#### Material for this task
══════════════════════════════

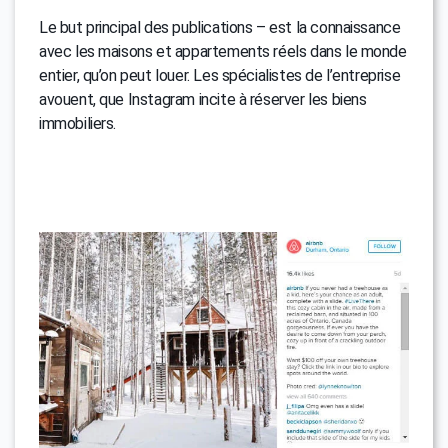
Le but principal des publications – est la connaissance
avec les maisons et appartements réels dans le monde
entier, qu’on peut louer. Les spécialistes de l’entreprise
avouent, que Instagram incite à réserver les biens
immobiliers.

══════════════════════════════

#### Description of the task
Please output each line above exactly and omit all images.

#### Answer to this task
Le but principal des publications – est la connaissance
avec les maisons et appartements réels dans le monde
entier, qu’on peut louer. Les spécialistes de l’entreprise
avouent, que Instagram incite à réserver les biens
immobiliers.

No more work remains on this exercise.